Estabelecimentos abandonam características da época em que eram símbolo de glamour no centro da capital

por Eduardo Tristão Girão 06/04/2015 09:21
Fotos: Jair Amaral/EM/D. A. Press
Prataria personalizada do hotel Normandy, hoje usada apenas no serviço de quarto (foto: Fotos: Jair Amaral/EM/D. A. Press)
Iracy Gomes, de 65 anos, é garçom do restaurante do hotel Normandy há 43. Sente uma saudade danada do carrinho de apoio com réchaud que, anos atrás, era usado para finalizar filé à diana, crepe suzette e outros clássicos bem diante da mesa do freguês, naquele que já foi um dos salões mais concorridos de Belo Horizonte, frequentado por políticos, celebridades e gente em busca de glamour.

“Além de ser gostoso, era chique. E você precisava ver os talheres da época da inauguração. Tudo de prata, coisa fina. Gostávamos de agradar o cliente com isso”, lembra ele.
Essa comida de antigamente tornou-se rara na cidade. Disseminada sobretudo por hotéis, serviu de modelo para gerações e gerações de cozinheiros (que a conheceram como “cozinha internacional”), contribuindo para a evolução da gastronomia no país. Em BH, pratos como peixe à belle meunière, fettuccine paillarde (nem paillard, nem payard) e estrogonofe sobrevivem em alguns restaurantes de rua e, na hotelaria, parecem dar seu último suspiro. Estrebucham, mas (por enquanto) não morrem.

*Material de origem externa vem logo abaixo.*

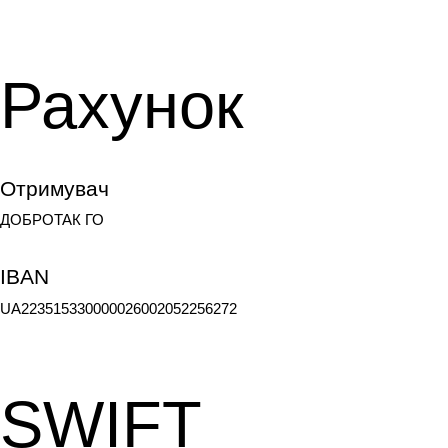
Рахунок
Отримувач
ДОБРОТАК ГО
IBAN
UA223515330000026002052256272
SWIFT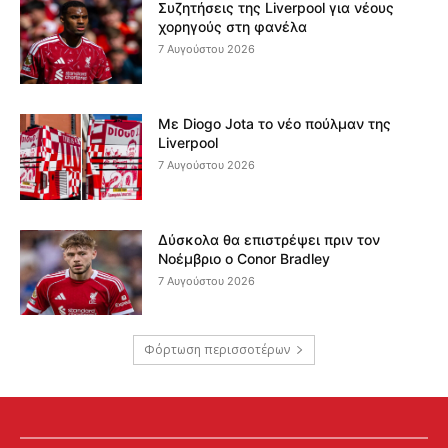
Συζητήσεις της Liverpool για νέους
χορηγούς στη φανέλα
7 Αυγούστου 2026
Με Diogo Jota το νέο πούλμαν της
Liverpool
7 Αυγούστου 2026
Δύσκολα θα επιστρέψει πριν τον
Νοέμβριο ο Conor Bradley
7 Αυγούστου 2026
Φόρτωση περισσοτέρων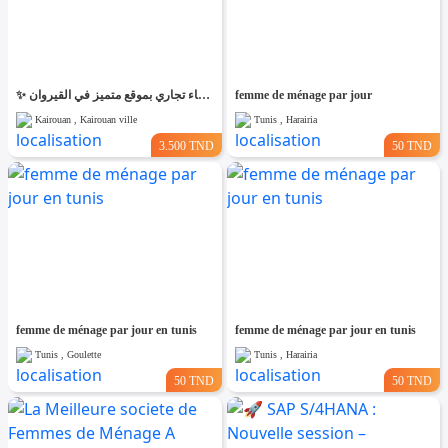
✨ للّكراء فضاء تجاري بموقع متميز في القيروان ✨
femme de ménage par jour
Kairouan , Kairouan ville
Tunis , Harairia
3.500 TND
50 TND
femme de ménage par jour en tunis
femme de ménage par jour en tunis
Tunis , Goulette
Tunis , Harairia
50 TND
50 TND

No cardápio do Normandy, aberto em 1961, o filé à diana resiste entre risotos, pizzas e salmão. O arroz que o acompanha, tradicionalmente feito na mesma frigideira em que foi dourada a carne, não é mais terminado no salão. O prato chega pronto da cozinha. “Mexemos na maioria dos pratos. Alguns demoravam, outros vinham em travessas. Reduzimos o tempo de espera para, no máximo, 15 minutos. Além disso, eram receitas pesadas, com fritura, cremes. Privilegiamos comidas mais saudáveis e leves”, diz o chef de lá, Paulo Roberto Oliveira.

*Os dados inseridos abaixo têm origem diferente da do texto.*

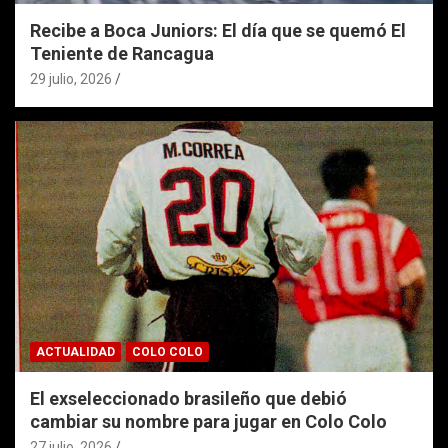
Recibe a Boca Juniors: El día que se quemó El
Teniente de Rancagua
29 julio, 2026
ACTUALIDAD
COLO COLO
El exseleccionado brasileño que debió
cambiar su nombre para jugar en Colo Colo
27 julio, 2026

Talvez por isso, o estrogonofe tenha saído do cardápio, embora continue sendo servido – com arroz branco e batata sauté, não palha. “Quem sabe que ainda fazemos pede”, revela José Carlos Menezes, gerente-geral do Normandy. Entretanto, para comer com os belos talheres de prata gravados com monograma do hotel que restaram depois de tantos anos (e de uma reforma milionária, concluída no ano passado), só se hospedando lá e pedindo algo no quarto. Já os móveis pé palito, foram todos vendidos.

À FRANCESA

Apesar de o restaurante do Normandy ser apontado por muita gente do ramo como o ápice da gastronomia hoteleira da cidade, décadas atrás, não é ele o atual santuário das receitas de outrora na capital mineira. A maior coleção delas está no Financial, inaugurado em 1949. “O que temos hoje é, basicamente, o que tínhamos na década de 1970. Colocamos umas saladas e sanduíches. O restante é mais ou menos a mesma coisa”, confirma o gerente-geral, César Viana.

Estão lá o filé à francesa, com sua guarnição de batata palha revolvida na manteiga com presunto cozido, cebola e ervilhas, o lombo à cubana, o raro fettuccine à fiorentina e uma das mais célebres deturpações culinárias feitas no Brasil, o arroz à piemontesa (um falso risoto, primo pobre deste), servido com medalhões de filé enrolados com bacon. Opções que jamais estarão num restaurante da moda.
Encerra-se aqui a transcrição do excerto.